四段階が完璧に噛み合うわけではない。 それでもフルカネリの視点から見れば、ユゴーがこの人物に 喪失・隠遁・再認・犠牲という変成のリズムを流し込んでいるのは明らかだ。


⑥【母娘の再会は「醗酵」の場面である】

『ノートルダム・ド・パリ』のなかでも、とりわけ痛ましいのが、おこもりばあさんとエスメラルダの再会の場面である。

フロロの罠によって聖域から引きずり出されたエスメラルダは、彼を拒絶したために、「ネズミの穴」のおこもりばあさんのもとへ投げ込まれる。
そこで、母がかつて縫った小さな靴によって、二人は親子であることを知る。
だが、その再会は救済ではなく、直後に兵士たちによって引き裂かれ、母は娘をかばって死に、娘もまた処刑される。

物語として読めば、これは救いのない悲劇である。
しかし錬金術的に読むなら、この場面はむしろ、完成直前の最終操作として理解できるかもしれない。

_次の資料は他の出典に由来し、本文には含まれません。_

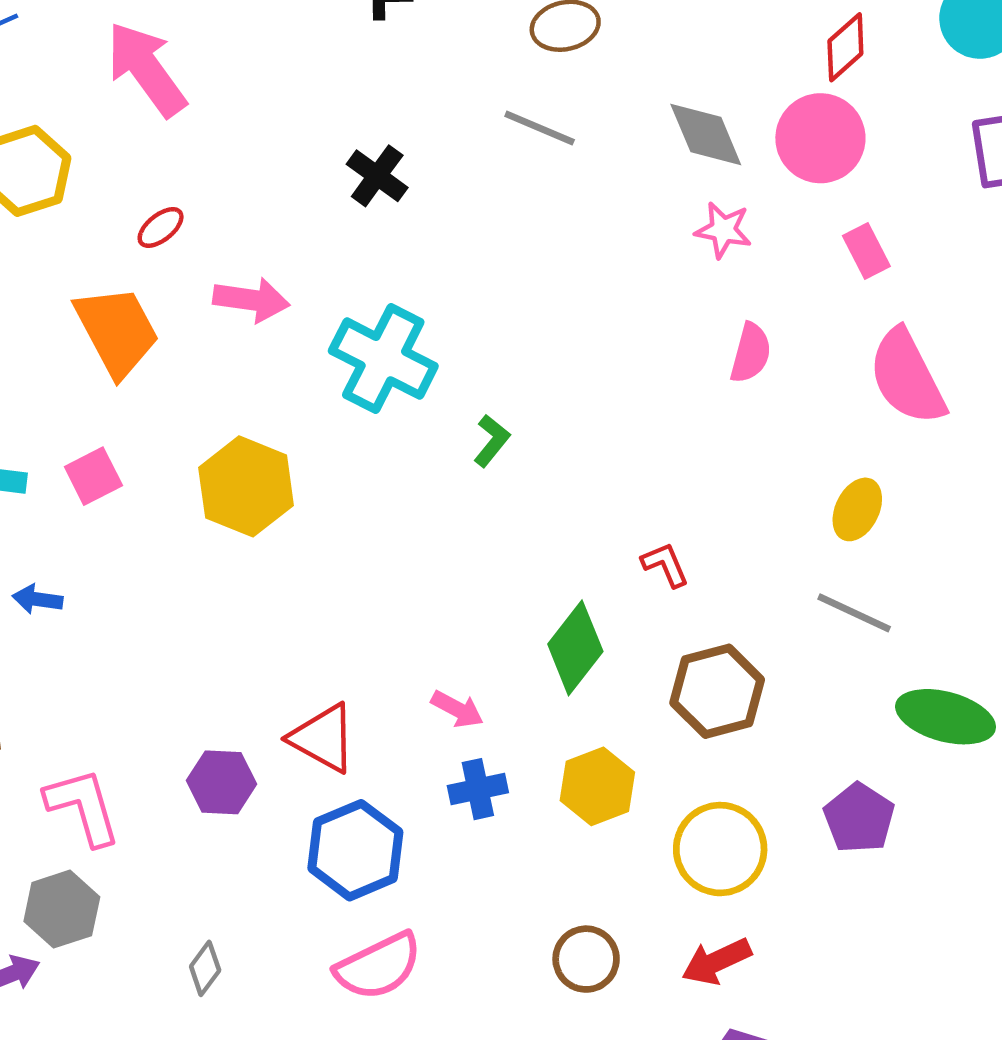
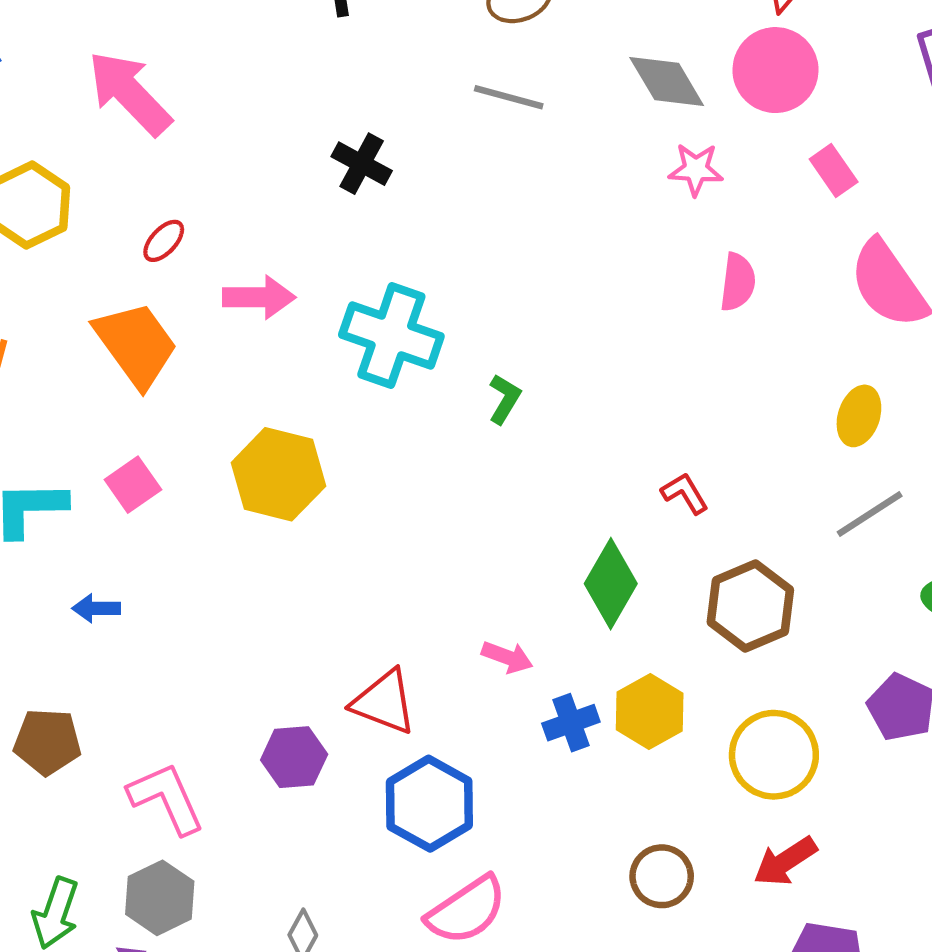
gray line: (854, 613) -> (870, 514), turned -50
blue cross: (478, 789) -> (571, 723), moved

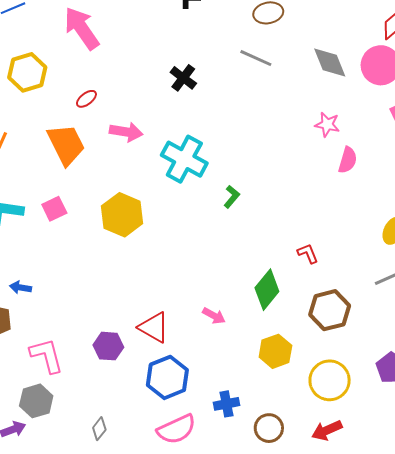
pink star: (696, 169) -> (327, 125), moved
blue arrow: (96, 608) -> (20, 287), moved
blue cross: (571, 723) -> (227, 404), moved

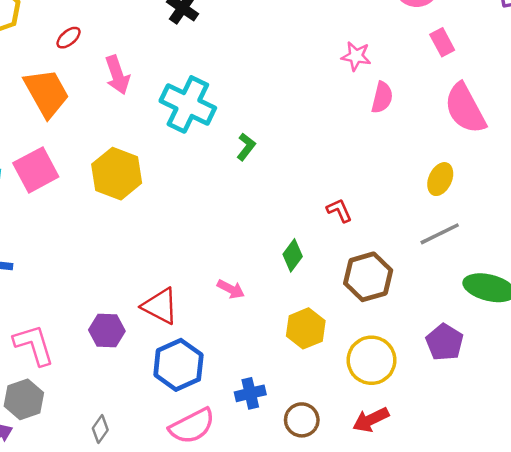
pink arrow: (126, 132) -> (117, 75), turned 64
pink square: (54, 209) -> (36, 170), size x1.5
green diamond: (267, 290) -> (293, 255), size x0.7

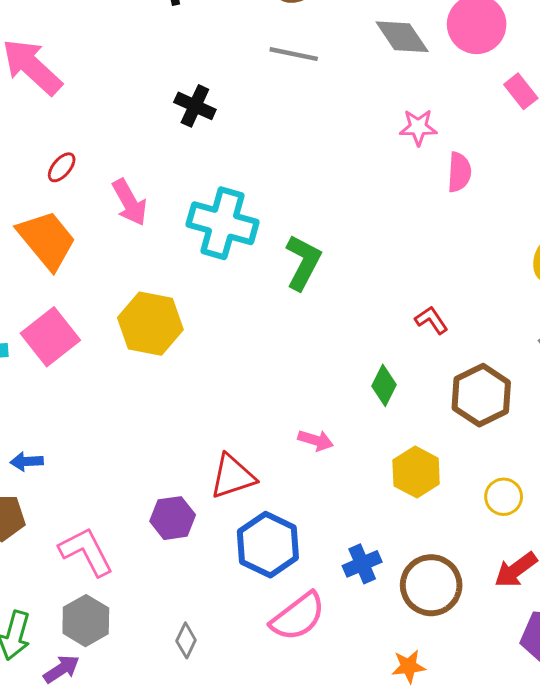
green L-shape: (246, 147) -> (303, 262), size x1.6
red triangle: (160, 306) -> (233, 476), turned -36
yellow circle: (371, 360) -> (504, 497), size x0.6
brown circle: (302, 420) -> (431, 585), size x1.4

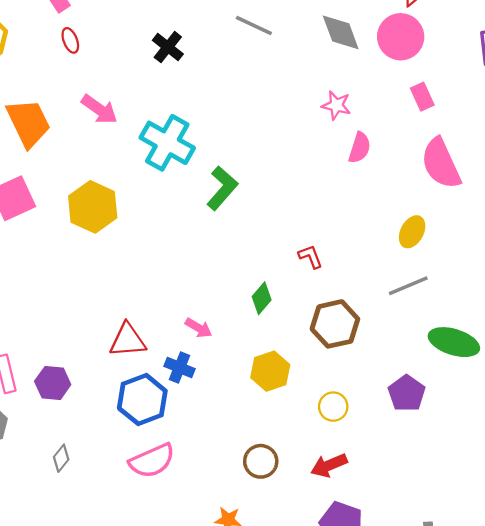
red ellipse: (62, 167) -> (70, 40), moved, turned -75
pink arrow: (130, 202) -> (99, 109), turned -39
purple hexagon: (173, 518) -> (53, 383), moved
blue cross: (362, 564) -> (180, 367), moved, turned 32
brown circle: (431, 585) -> (261, 461), size x0.7

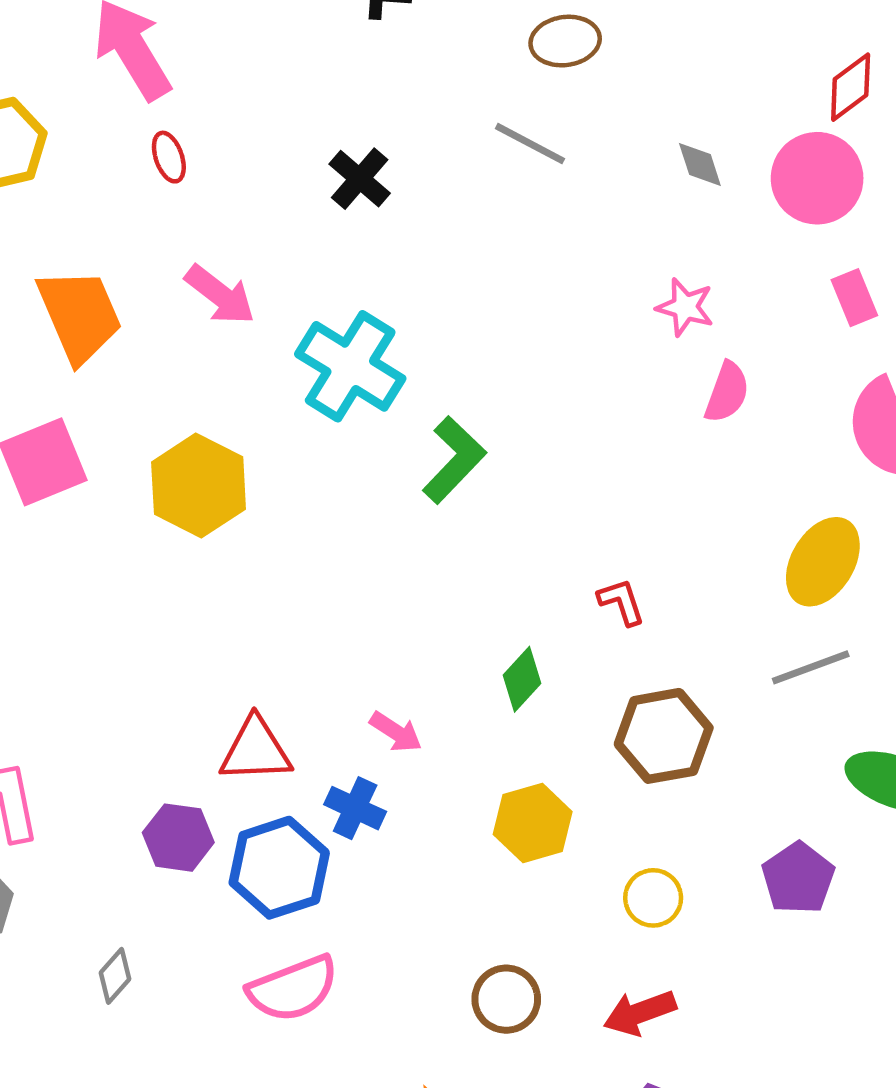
gray diamond: (341, 32) -> (700, 165), size x0.6
yellow ellipse: (412, 232) -> (823, 562), size x1.4
purple hexagon: (53, 383) -> (178, 838), moved

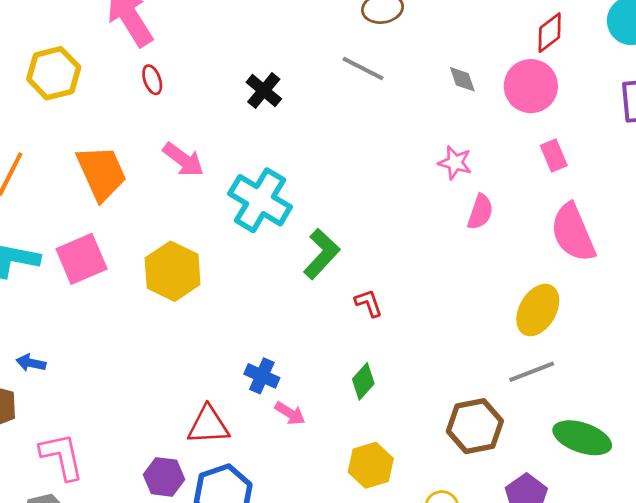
red L-shape: (621, 602) -> (369, 303), moved
brown hexagon: (664, 736) -> (475, 426), moved
blue cross: (355, 808) -> (262, 376), moved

「賢者の石の仕上げのにはもうひとつ、醗酵という仕上げ過程が必要だった。溶けた金と混ぜられて一定の処理を受けると質量とも増大する」

セルジュ・ユタン:『錬金術』より

醗酵とは、単なる腐敗ではなく、死によって新たな力を呼び込む工程である。
それは、すでにできあがったものに、なお最後の生命を注ぎ込む段階である。

だからこそ、この母娘の再会は「発見」ではなく、「犠牲」を伴わなければならない。
二人が出会ったその瞬間こそが、完成ではなく、完成のための破壊なのである。


⑦【「墓」から生まれるもの】

ユタンはさらに、錬金術の密閉容器――いわゆる「哲学の卵」について、印象的な言い方をしている。

「≪墓≫はあらゆる発生が腐敗から生じるように、結合した《夫婦》の死後、その《息子》が生まれることからそう呼ばれる。賢者の石は墓から生まれるのだ」

セルジュ・ユタン:『錬金術』より

この比喩は、『ノートルダム・ド・パリ』の終盤に、不気味なほどよく重なる。

地下の穴。
閉ざされた空間。
母と娘の再会。
そして、その直後の引き裂きと死。

「おこもりばあさん」は、単に悲劇の母ではない。
彼女は、墓のなかで最後の変成を引き受ける器でもある。

パケットとアニェスの再会:wikimedia commons

⑧【土星という「卑しいが、主なる鍵」】


最後に、バジリウス・ヴァレンティヌス『十二の鍵』第9の鍵に触れておきたい。

第9の鍵より

土星は、惑星の中で最も偉大であると言われているが、
我らが大業においては最も役に立たない存在である。

しかしながら、それは術の全体を開く「主なる鍵」でありながら、
最も低く、最も卑しい地位に置かれている。

…たとえ土星がこの世で最も卑しいものに見えようとも、
それは驚くべき力と効能を秘めているのだ。

…土星の調製の過程では、様々な色の変化が現れる。

…王はその王国において、華麗なるヴィーナスと共に王位を分かち合う。

…彼は荘厳な姿で王国の廷臣たちに囲まれ、

前方には、美しい深紅の旗が掲げられる。
そこには、緑の衣を纏った「慈愛」が刺繍されている。

母子の証となった、母の手作りのバラ色の靴が、刺繍された緑の袋に包まれていたのは、こんな意味があった。

このように読み解いていけば、フルカネリが『黒い聖母像』の列挙によってロラン塔の女性と失われた娘の物語を解説し直していたように、『ノートルダム・ド・パリ』そのものもまた、まちがいなく錬金術の秘儀を隠語によって語る書として読まれるべきなのだ。